Die Ministerpräsidentenkonferenz – also das Treffen aller Regierungschefs der Bundesländer – beschloss die bundesweite Einführung der Notrufnummern 110 und 112.

Das war eine echte Zeitenwende.


Zum ersten Mal konnte man in ganz Deutschland bei einem Notfall einfach Hilfe rufen. Viele Leben wurden dadurch gerettet – und das gilt bis heute.


Rettungswagen der Feuerwehr mit der Notrufnummer 112 auf einer deutschen Straße – Symbolbild zum Thema Notruf in Deutschland.

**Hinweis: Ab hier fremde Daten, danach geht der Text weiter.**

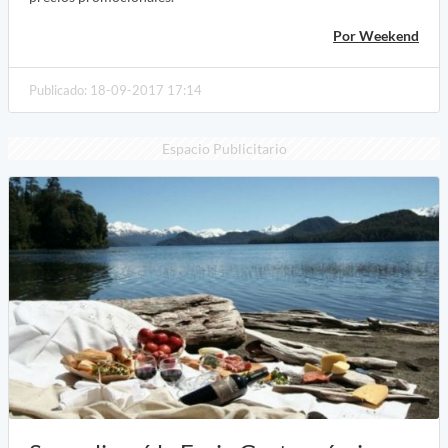
Por Weekend
Publicado: 18-09-2017 17:14
Espacio Publicitario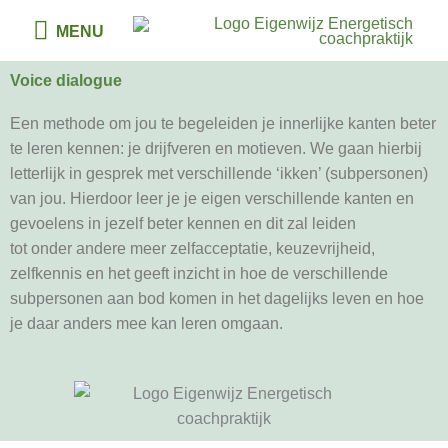
Ga
MENU
MENU
naar
de
Voice dialogue
inhoud
Een methode om jou te begeleiden je innerlijke kanten beter
te leren kennen: je drijfveren en motieven. We gaan hierbij
letterlijk in gesprek met verschillende ‘ikken’ (subpersonen)
van jou. Hierdoor leer je je eigen verschillende kanten en
gevoelens in jezelf beter kennen en dit zal leiden
tot onder andere meer zelfacceptatie, keuzevrijheid,
zelfkennis en het geeft inzicht in hoe de verschillende
subpersonen aan bod komen in het dagelijks leven en hoe
je daar anders mee kan leren omgaan.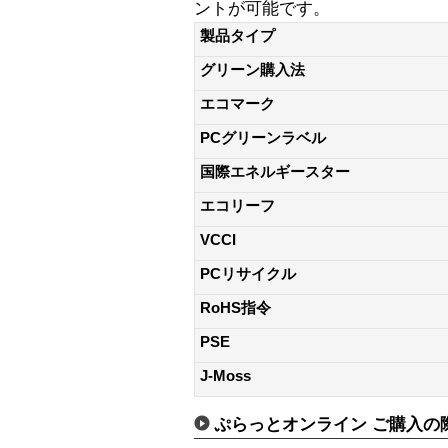
ントが可能です。
製品タイプ
グリーン購入法
エコマーク
PCグリーンラベル
国際エネルギースター
エコリーフ
VCCI
PCリサイクル
RoHS指令
PSE
J-Moss
ぷらっとオンライン ご購入の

Wie lange dauert Hilfe heute?

Wie lange es dauert, bis ein Krankenwagen kommt, hängt natürlich davon ab, wo man sich befindet. Die Leitstelle, die deinen Notruf entgegennimmt, schickt immer das nächstgelegene freie Fahrzeug.

Aber es kann trotzdem ein paar Minuten dauern.

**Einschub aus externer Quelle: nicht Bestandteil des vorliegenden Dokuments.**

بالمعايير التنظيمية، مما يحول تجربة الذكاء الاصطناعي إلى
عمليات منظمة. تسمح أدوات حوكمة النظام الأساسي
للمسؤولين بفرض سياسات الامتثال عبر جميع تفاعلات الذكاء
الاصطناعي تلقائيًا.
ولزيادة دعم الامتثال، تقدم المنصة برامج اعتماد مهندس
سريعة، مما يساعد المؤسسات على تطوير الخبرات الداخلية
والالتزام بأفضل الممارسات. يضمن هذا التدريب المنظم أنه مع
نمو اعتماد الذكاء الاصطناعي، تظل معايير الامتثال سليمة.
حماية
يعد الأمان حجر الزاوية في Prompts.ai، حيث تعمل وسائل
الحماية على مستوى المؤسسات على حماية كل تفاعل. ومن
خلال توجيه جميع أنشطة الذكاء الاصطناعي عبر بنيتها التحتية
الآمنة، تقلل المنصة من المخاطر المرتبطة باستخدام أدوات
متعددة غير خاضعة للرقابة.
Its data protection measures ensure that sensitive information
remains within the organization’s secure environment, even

Gesetzlich ist festgelegt, dass der Rettungsdienst innerhalb von 12 Minuten am Einsatzort sein muss.

In Städten klappt das oft schneller, auf dem Land manchmal etwas länger.

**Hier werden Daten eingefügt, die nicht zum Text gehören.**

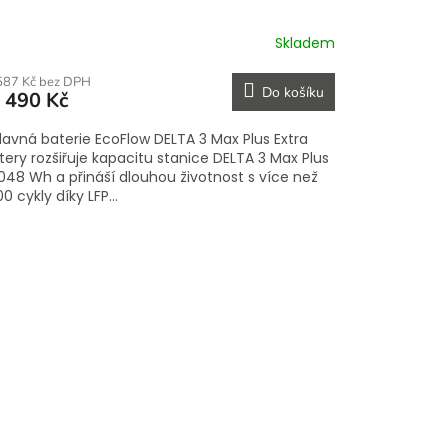
Skladem
587 Kč bez DPH
Do košíku
 490 Kč
davná baterie EcoFlow DELTA 3 Max Plus Extra
tery rozšiřuje kapacitu stanice DELTA 3 Max Plus
048 Wh a přináší dlouhou životnost s více než
0 cykly díky LFP...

Aber im Vergleich zu früher ist das ein riesiger Fortschritt.


Der Blick nach Europa und in die Welt

Bis 1979 war ganz Deutschland mit den Nummern 110 und 112 versorgt.


Und dann ging es weiter:


1991 beschloss die Europäische Union, dass die 112 die einheitliche Notrufnummer in allen Mitgliedsstaaten wird.


Das bedeutet: In ganz Europa funktioniert die gleiche Nummer – 112.


Und sogar weltweit kann man in vielen Mobilfunknetzen 112 oder 911 wählen – beide führen zu einem Notruf.


Wenn du also im Ausland bist, musst du dir nur eine Nummer merken – 112.


Fazit

Die Geschichte der Notrufnummern finde ich so beeindruckend, weil sie zeigt:

Eine Idee – und der Mut einer einzelnen Familie – können das Leben von Millionen Menschen verändern.

Ohne die Björn-Steiger-Stiftung gäbe es wahrscheinlich bis heute kein so gut organisiertes Rettungssystem.


Wenn du das nächste Mal die 110 oder 112 siehst, dann denk vielleicht an die Menschen, die dafür gekämpft haben.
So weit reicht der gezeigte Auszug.